Hillerbrand+Magsamen: Mandala and Covering
Collaborative artists Hillerbrand+Magsamen (Stephan Hillerbrand and Mary Magsamen) happen to be a husband and wife team who mine their lives for inspiration. They have turned the idea of family on it’s head, using their familial unit as the basis for their art. On March 8th, they opened an exhibition, Home Improvement, at the Galveston Arts Center sponsored by DARKE | gallery of Houston, Texas. Their work draws upon the rich Fluxus practice of incorporating humor, performance, video art and everyday objects. Expanding their personal family life into a contemporary art conversation about family dynamics, suburban life and American consumer excess which they call “suburban fluxes”.
“In Home Improvement, they present two new bodies of work, Mandala and Covering each dealing with the question of memory. After the loss of a family member, the artists question how their own children will remember them as they grow older. In the Covering photographs, the artists intentionally obscured their faces with house hold objects to question “Do you remember the face of some one you cared about but is no longer with us?”
Hillerbrand+Magsamen have presented their videos in prestigious international film and media festivals including SCOPE Basel, WAND V Stuttgarter Filmwinter, New York Underground Film Festival, Ann Arbor Film Festival, Boston Underground Film Festival, LA Freewaves New Media Art Festival.
Their photographs have been exhibited with the Hudson River Museum, Center for Photography at Woodstock, Blue Sky Center for Photographic Art Portland, Light Factory Contemporary Museum of Photography and Film, Indianapolis Art Center and Houston Center for Photography. They have been awarded grants from Austin Film Society’s Texas Filmmakers’ Production Fund, Ohio Arts Council, Houston Arts Alliance and a Carol Crow Fellowship from the Houston Center for Photography.
They live and work in Houston, Texas with their two children, three dogs and a chicken.
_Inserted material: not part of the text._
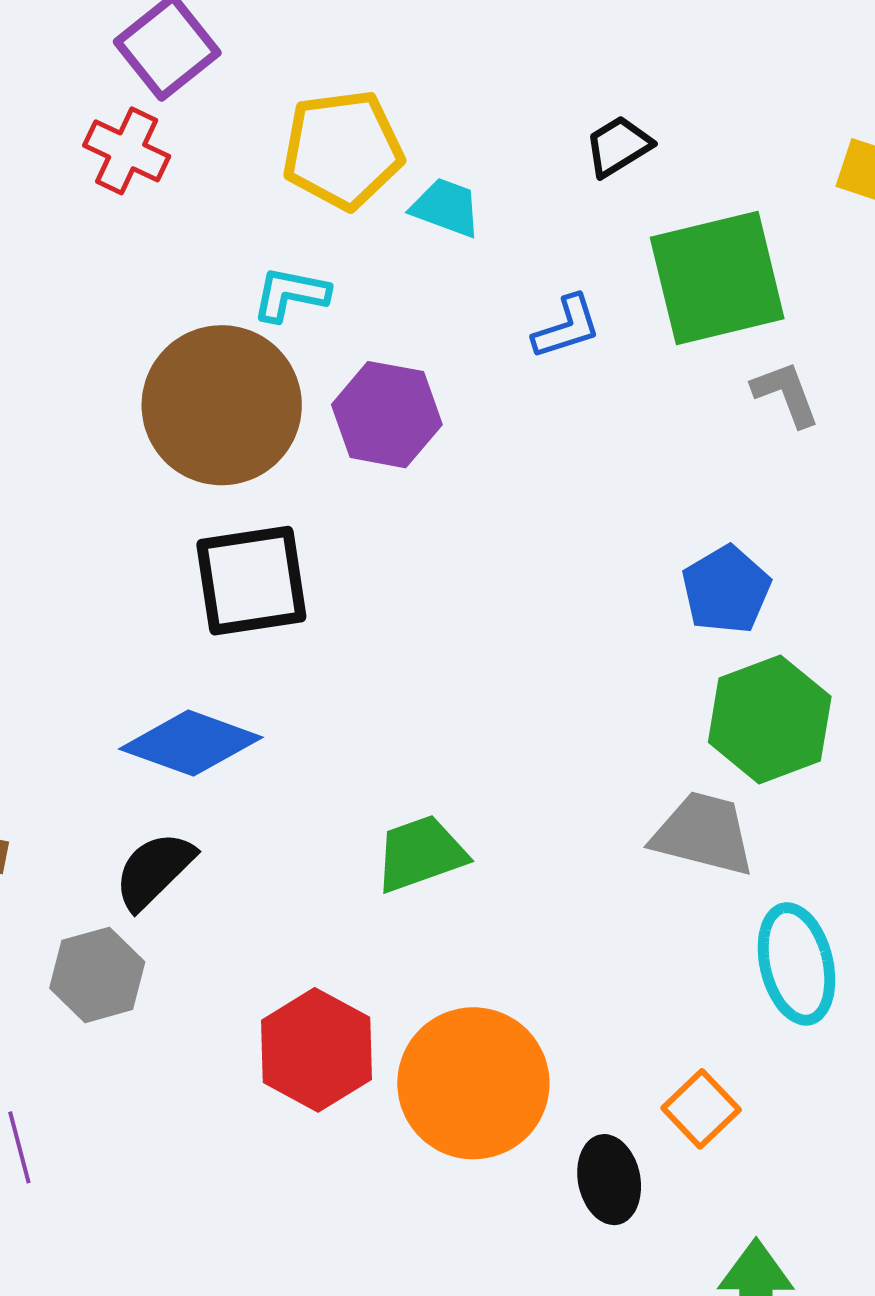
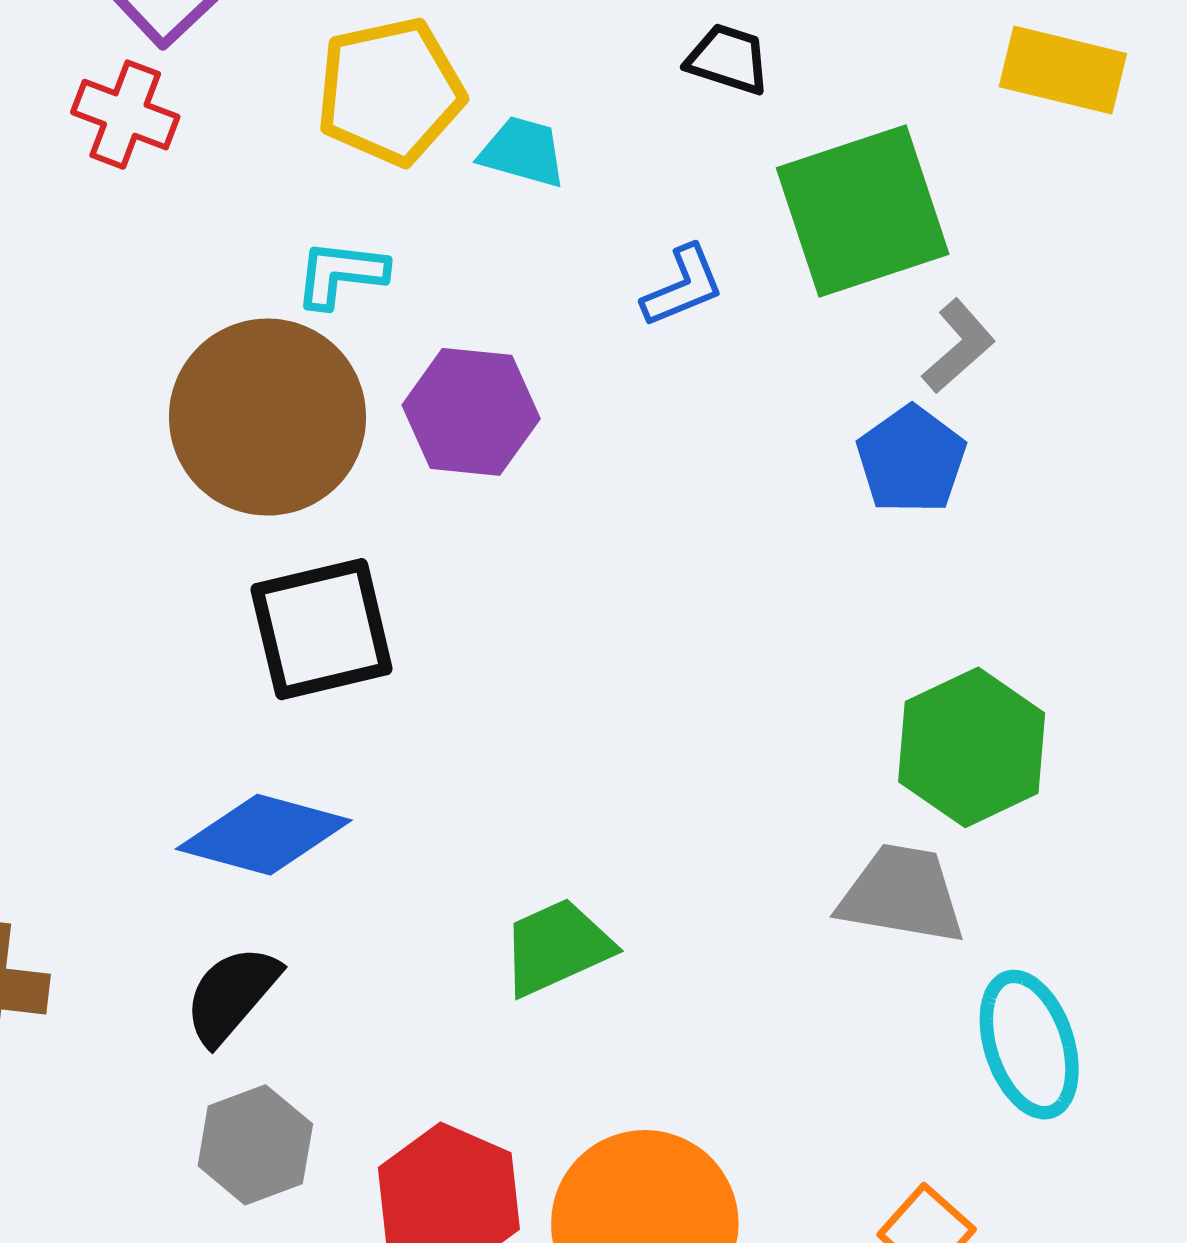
black trapezoid: (618, 146) -> (728, 59), turned 54
gray L-shape: (786, 394) -> (959, 346), turned 74
blue pentagon: (726, 590) -> (911, 460), moved
gray hexagon: (97, 975) -> (255, 1145), moved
Our previous work was about our accumulation of stuff in our home – everything from toys to lawnmowers. We cut holes in our walls, climbed up piles of stuff and surrounded ourselves in our mass of stuff. We are now taking that chaos and creating order through a series of Mandalas. A Mandala is defined as a circular design of the universe and also as a symbol expressing a person’s striving for unity of the self. In an effort to unify our home and family, we have created a series of large photographs of Mandalas where we have organized the stuff from our home such as Barbies, Legos, books and all those crazy little plastic items into circular patterns.
Covering Series deals with how we experience the absence of family as we grow older. In the Covering photographs, created after the death of a family member, white sheets are used to obscure faces as well as to tie, hold and connect them as a family.